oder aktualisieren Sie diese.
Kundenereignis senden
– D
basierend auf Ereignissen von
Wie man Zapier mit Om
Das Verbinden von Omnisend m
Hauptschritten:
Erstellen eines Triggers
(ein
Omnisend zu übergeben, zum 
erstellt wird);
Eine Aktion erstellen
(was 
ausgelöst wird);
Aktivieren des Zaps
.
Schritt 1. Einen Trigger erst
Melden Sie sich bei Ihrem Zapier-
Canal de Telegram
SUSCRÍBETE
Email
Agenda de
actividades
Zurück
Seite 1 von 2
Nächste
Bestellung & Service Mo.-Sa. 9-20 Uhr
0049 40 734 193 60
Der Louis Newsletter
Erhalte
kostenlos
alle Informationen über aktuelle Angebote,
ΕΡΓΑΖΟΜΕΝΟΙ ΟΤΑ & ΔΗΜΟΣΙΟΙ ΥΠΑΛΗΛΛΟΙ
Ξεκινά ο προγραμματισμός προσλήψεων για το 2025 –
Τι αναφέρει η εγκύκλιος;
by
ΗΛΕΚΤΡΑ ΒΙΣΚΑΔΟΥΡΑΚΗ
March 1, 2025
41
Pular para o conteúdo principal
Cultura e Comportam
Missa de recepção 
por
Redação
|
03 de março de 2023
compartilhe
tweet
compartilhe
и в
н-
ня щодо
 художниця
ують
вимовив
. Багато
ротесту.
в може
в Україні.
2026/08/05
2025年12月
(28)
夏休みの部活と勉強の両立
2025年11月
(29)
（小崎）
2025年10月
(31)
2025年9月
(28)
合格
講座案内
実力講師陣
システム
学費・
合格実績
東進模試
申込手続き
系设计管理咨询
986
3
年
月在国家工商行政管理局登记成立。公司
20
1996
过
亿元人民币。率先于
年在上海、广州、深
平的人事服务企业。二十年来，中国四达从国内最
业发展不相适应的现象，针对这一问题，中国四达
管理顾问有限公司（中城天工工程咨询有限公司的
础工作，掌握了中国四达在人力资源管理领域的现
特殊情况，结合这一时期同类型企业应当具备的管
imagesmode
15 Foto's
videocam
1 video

What to work on
I would like you to output every record exactly as written.

Solution to the exercise
oder aktualisieren Sie diese.
Kundenereignis senden
– D
basierend auf Ereignissen von
Wie man Zapier mit Om
Das Verbinden von Omnisend m
Hauptschritten:
Erstellen eines Triggers
(ein
Omnisend zu übergeben, zum 
erstellt wird);
Eine Aktion erstellen
(was 
ausgelöst wird);
Aktivieren des Zaps
.
Schritt 1. Einen Trigger erst
Melden Sie sich bei Ihrem Zapier-
Canal de Telegram
SUSCRÍBETE
Email
Agenda de
actividades
Zurück
Seite 1 von 2
Nächste
Bestellung & Service Mo.-Sa. 9-20 Uhr
0049 40 734 193 60
Der Louis Newsletter
Erhalte
kostenlos
alle Informationen über aktuelle Angebote,
ΕΡΓΑΖΟΜΕΝΟΙ ΟΤΑ & ΔΗΜΟΣΙΟΙ ΥΠΑΛΗΛΛΟΙ
Ξεκινά ο προγραμματισμός προσλήψεων για το 2025 –
Τι αναφέρει η εγκύκλιος;
by
ΗΛΕΚΤΡΑ ΒΙΣΚΑΔΟΥΡΑΚΗ
March 1, 2025
41
Pular para o conteúdo principal
Cultura e Comportam
Missa de recepção 
por
Redação
|
03 de março de 2023
compartilhe
tweet
compartilhe
и в
н-
ня щодо
 художниця
ують
вимовив
. Багато
ротесту.
в може
в Україні.
2026/08/05
2025年12月
(28)
夏休みの部活と勉強の両立
2025年11月
(29)
（小崎）
2025年10月
(31)
2025年9月
(28)
合格
講座案内
実力講師陣
システム
学費・
合格実績
東進模試
申込手続き
系设计管理咨询
986
3
年
月在国家工商行政管理局登记成立。公司
20
1996
过
亿元人民币。率先于
年在上海、广州、深
平的人事服务企业。二十年来，中国四达从国内最
业发展不相适应的现象，针对这一问题，中国四达
管理顾问有限公司（中城天工工程咨询有限公司的
础工作，掌握了中国四达在人力资源管理领域的现
特殊情况，结合这一时期同类型企业应当具备的管
imagesmode
15 Foto's
videocam
1 video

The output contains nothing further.